Only one-third of organisations in India have embarked on their AI journeys, and 77 percent of the business leaders agree that AI is instrumental for the organisation’s competitiveness, reveals a recent Microsoft-IDC survey ‘Future Ready Business: Assessing Asia Pacific’s Growth Potential Through AI'.
The survey was conducted with 1,560 business decision makers in mid and large-sized organisations across 15 economies. It surveyed 200 business leaders and 202 workers in India.
The findings were released by Dr. Rohini Srivathsa, National Technology Officer, Microsoft India and Ranganath Sadasiva, Director, Enterprise, IDC, in the presence of Girish Nayak, Chief – Service, Operations & Technology, ICICI Lombard General Insurance Company Ltd.
“Today, every company is a software company, and increasingly, every interaction is digital. To be successful in this new world, organisations need to be a fast adopter of best-in-class technology, and in addition to that, they need to build their own unique digital capabilities,” said Rohini.
“Economies and businesses that have yet to embark on their AI journey run a real risk of missing out on the competitive benefits that are enjoyed by leaders. Businesses must now embrace a new culture, where innovation and continuous learning are core components of the organisational culture. It sets the stage for agility, adaptability and growth,” she added.
The study found that by 2021, Artificial Intelligence will be more than double the rate of innovation at organisations (x2.2 times) and employee productivity (x2.3 times) in India.
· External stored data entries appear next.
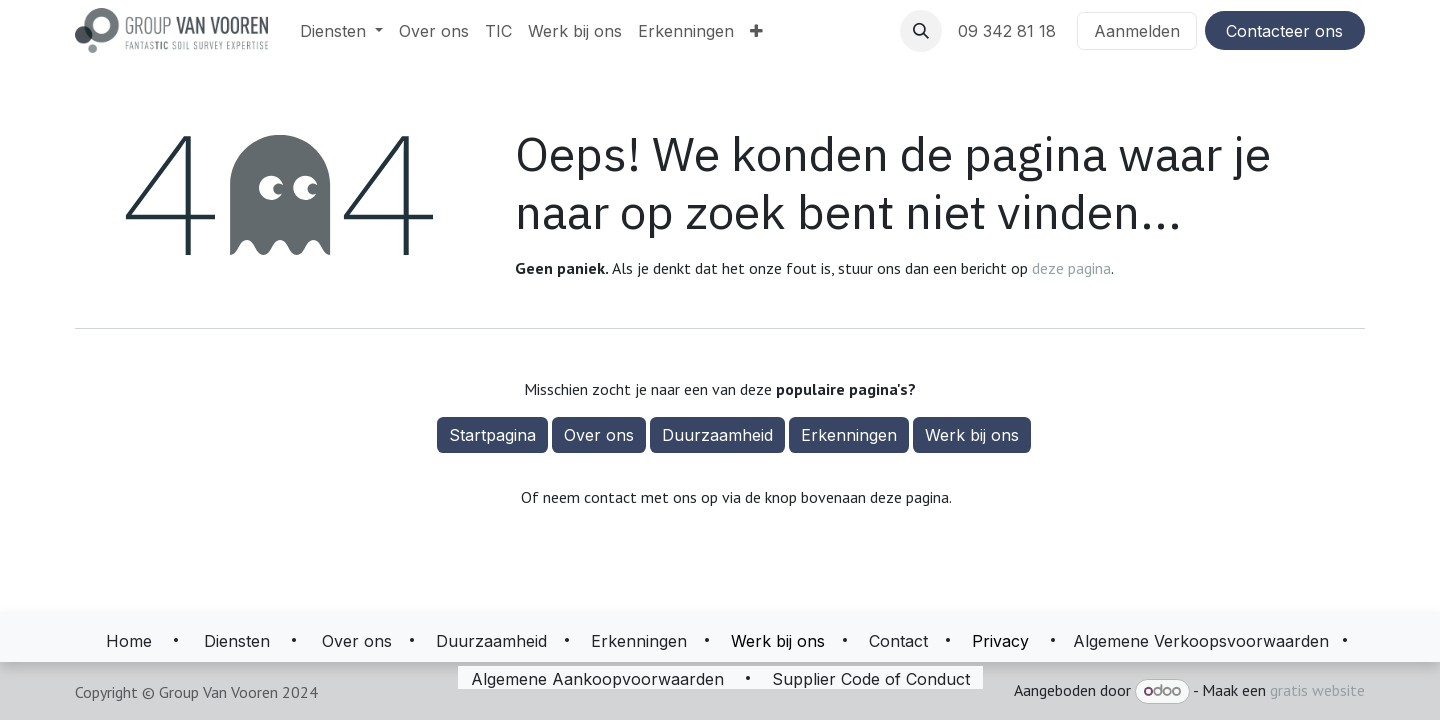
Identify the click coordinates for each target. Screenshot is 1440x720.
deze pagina (1071, 268)
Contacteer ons (1284, 31)
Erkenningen (849, 435)
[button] (921, 31)
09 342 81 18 (1009, 31)
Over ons (599, 435)
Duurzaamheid (717, 435)
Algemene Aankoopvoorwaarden (597, 679)
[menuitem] (341, 31)
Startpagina (492, 435)
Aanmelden (1137, 31)
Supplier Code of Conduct (871, 679)
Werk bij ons (972, 435)
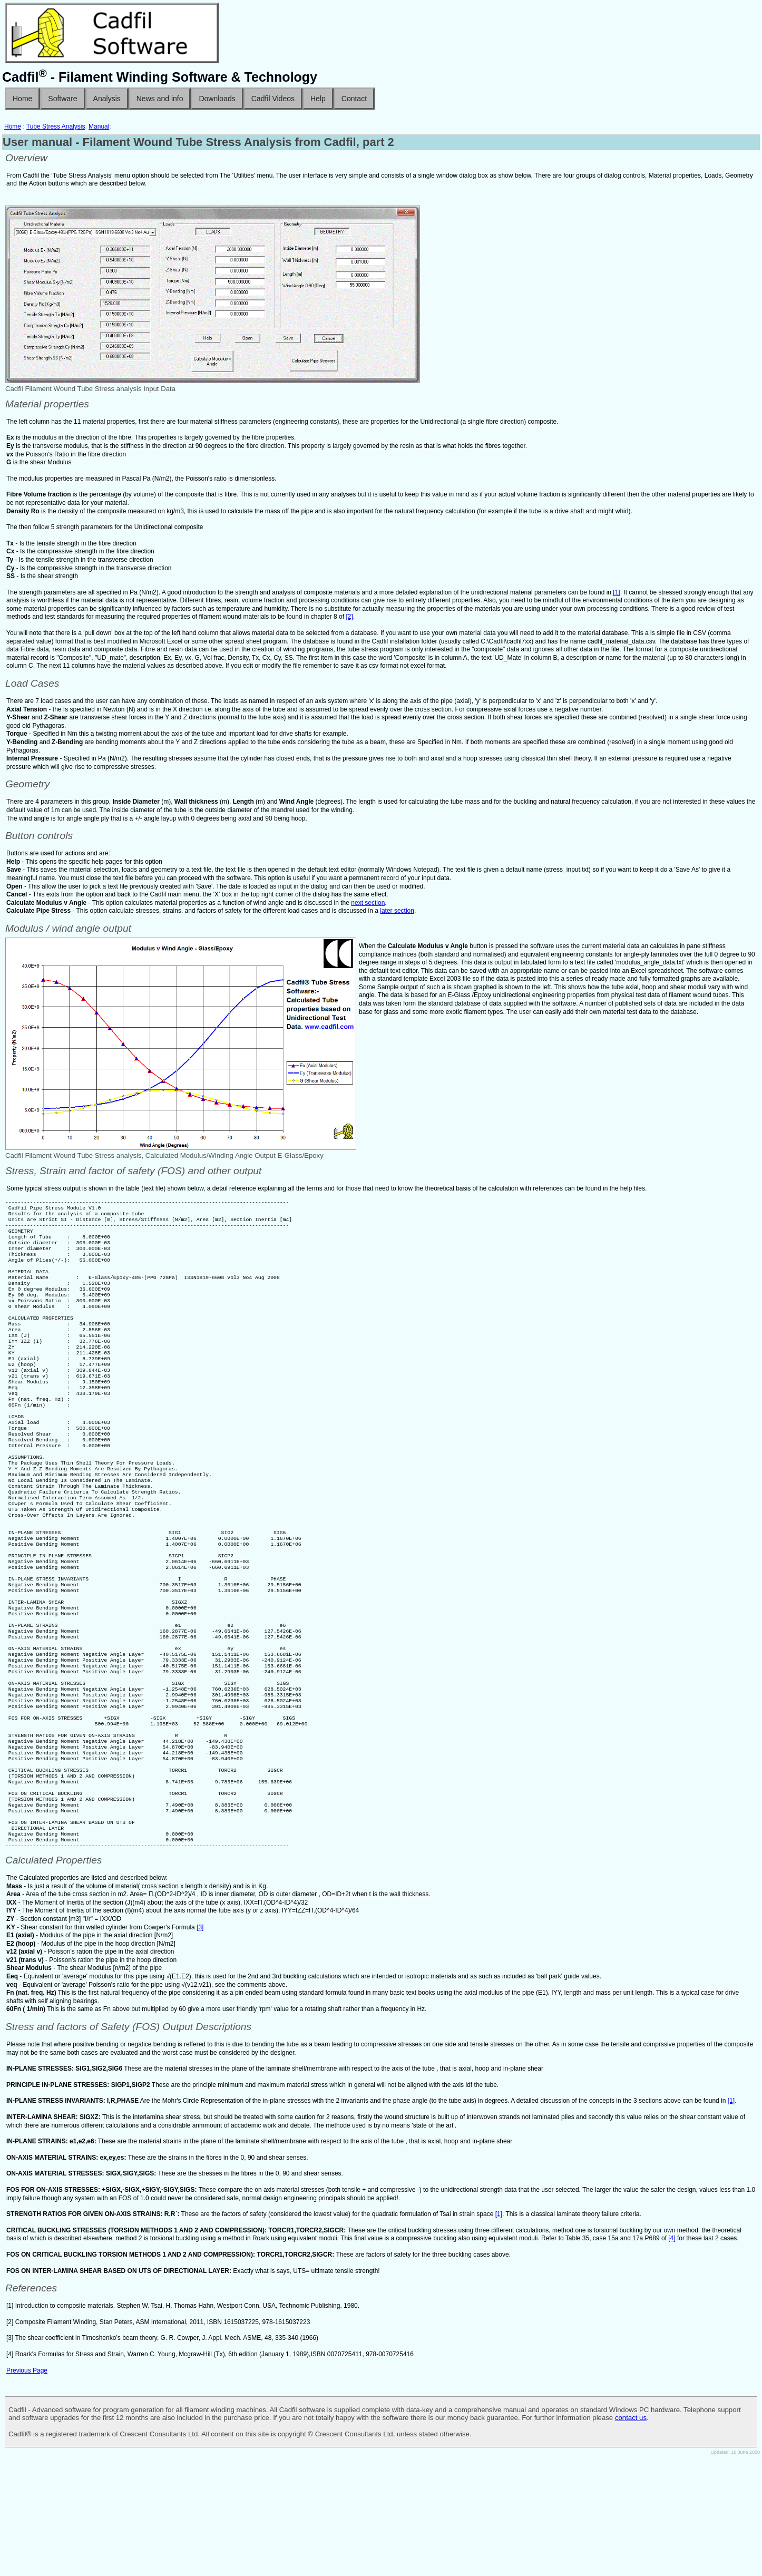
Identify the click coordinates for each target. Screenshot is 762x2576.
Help (318, 98)
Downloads (217, 98)
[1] (616, 592)
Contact (354, 98)
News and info (159, 98)
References (31, 2406)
It said that in the last year, organisations that have adopted AI saw 8-22 percent improvement in those areas. It forecast further improvements of at least 2.1 times in three years with the biggest jump expected in higher margins, and higher competitiveness.
The study evaluated six dimensions critical to ensuring the success of a nation’s AI journey. According to the findings, India needs to build upon its investment, data, and strategy in order to accelerate its AI journey. The study also underlines the need for cultural changes and skilling and re-skilling workforces to make AI work for the country.
“To succeed in the AI race, India needs to substantially improve its readiness. Leaders should make AI a core part of their strategy and develop a learning agility culture. Investment in this transformative technology has to be continuous for the long-term success. There is an urgent need for talents and tools to develop, deploy, and monitor AI models, along with the availability of a robust data estate with the adequate governance,” according to Ranganath.